A story of braving crowded trains, stuffed jeepneys, treacherous roads, and a trek through the mountains to remote village to meet the oldest traditional tattoo artist in the Philippines.
I felt refreshed rather than tired. The 10-hour bus ride was way more comfortable than the 30-minute train ride to the bus terminal the prior night. Friday night train rides in the metro are beyond stressful.
I was woken up by my husband a few minutes before we got off the bus. I couldn’t remember how many stopovers we had. After the first stopover, I was already off to dreamland. I could only recall how my body swayed from side to side when the bus navigated through sharp curves. Thank you for that stressful train ride that knocked me out to a deep slumber through the night.
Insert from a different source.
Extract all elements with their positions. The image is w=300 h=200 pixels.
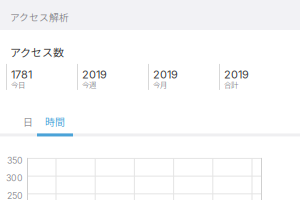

The sun was already up and the sky was clear but it was a chilly morning in Tabuk City, the capital of Kalinga province in the far north of the Philippines. No sign of rain meant safer travel in this part of the country. The narrow roads that hang on mountainsides could get really muddy and more treacherous when it rains, not to mention the landslides.
It was 6am when we sat down at an eatery to have breakfast and coffee. The lady in the eatery said that jeepneys and buses to Tinglayan arrive around 7:30am. A little later, two jeepneys arrived and parked nearby. I asked the lady which one would pass through Tinglayan and she pointed to the green one.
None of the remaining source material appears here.